== Task ==
Transcribe all of the data exactly. Images stay out.

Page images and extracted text
^^^^
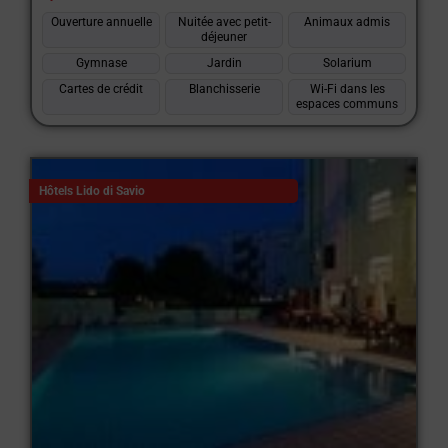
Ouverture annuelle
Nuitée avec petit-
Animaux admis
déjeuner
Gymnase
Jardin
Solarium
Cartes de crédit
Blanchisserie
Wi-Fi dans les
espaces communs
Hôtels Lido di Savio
^^^^
== Response area ==
Ouverture annuelle
Nuitée avec petit-
Animaux admis
déjeuner
Gymnase
Jardin
Solarium
Cartes de crédit
Blanchisserie
Wi-Fi dans les
espaces communs
Hôtels Lido di Savio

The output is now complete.